Please copy the last part of the entries exactly: the line that has "AS2047 STANDARD" and every line up to and including the end, nothing more.

+===+

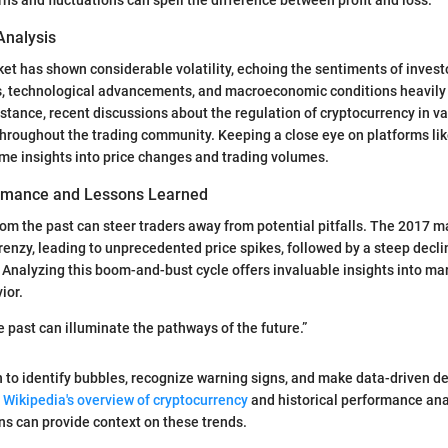
Analysis
ket has shown considerable volatility, echoing the sentiments of invest
s, technological advancements, and macroeconomic conditions heavily 
tance, recent discussions about the regulation of cryptocurrency in va
throughout the trading community. Keeping a close eye on platforms li
ime insights into price changes and trading volumes.
ormance and Lessons Learned
om the past can steer traders away from potential pitfalls. The 2017 
frenzy, leading to unprecedented price spikes, followed by a steep decli
Analyzing this boom-and-bust cycle offers invaluable insights into ma
ior.
 past can illuminate the pathways of the future.”
n to identify bubbles, recognize warning signs, and make data-driven de
s
Wikipedia's overview of cryptocurrency
and historical performance anal
ons can provide context on these trends.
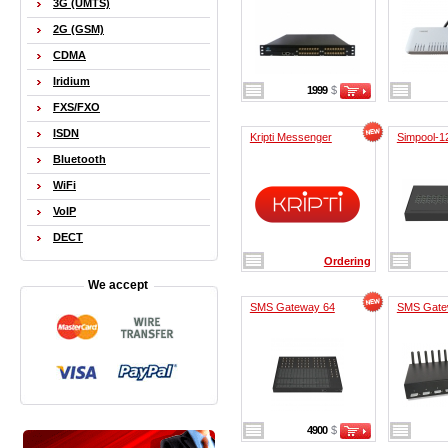
3G (UMTS)
2G (GSM)
CDMA
Iridium
1999
$
FXS/FXO
ISDN
Kripti Messenger
Simpool-1
Bluetooth
WiFi
VoIP
DECT
Ordering
We accept
SMS Gateway 64
SMS Gate
4900
$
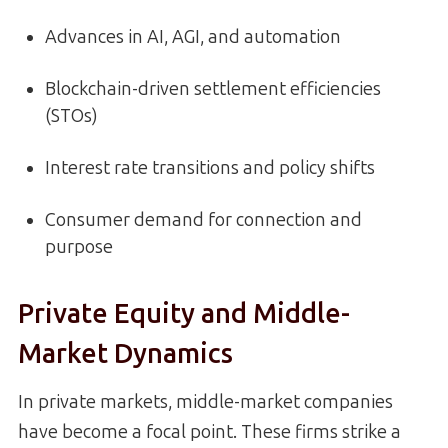
Advances in AI, AGI, and automation
Blockchain-driven settlement efficiencies
(STOs)
Interest rate transitions and policy shifts
Consumer demand for connection and
purpose
Private Equity and Middle-
Market Dynamics
In private markets, middle-market companies
have become a focal point. These firms strike a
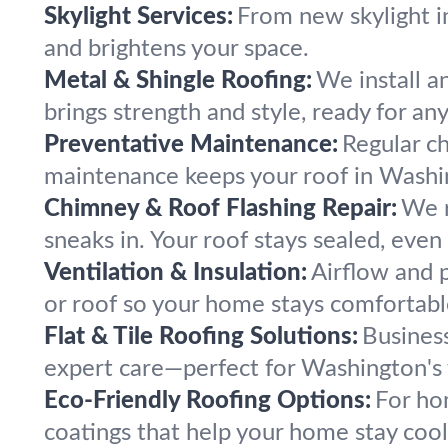
Skylight Services:
From new skylight in
and brightens your space.
Metal & Shingle Roofing:
We install a
brings strength and style, ready for an
Preventative Maintenance:
Regular c
maintenance keeps your roof in Washi
Chimney & Roof Flashing Repair:
We r
sneaks in. Your roof stays sealed, even
Ventilation & Insulation:
Airflow and p
or roof so your home stays comfortabl
Flat & Tile Roofing Solutions:
Business
expert care—perfect for Washington's v
Eco-Friendly Roofing Options:
For ho
coatings that help your home stay coo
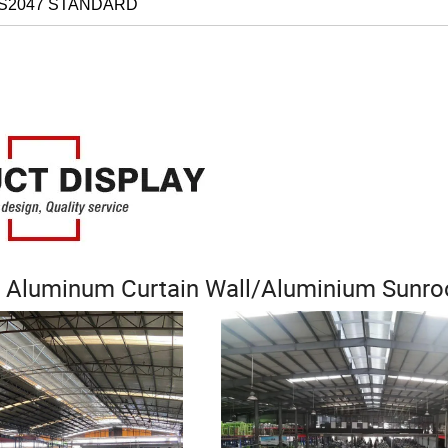
AS2047 STANDARD
 Aluminum Curtain Wall/Aluminium Sunr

+===+

SOLUTION —
AS2047 STANDARD
 Aluminum Curtain Wall/Aluminium Sunr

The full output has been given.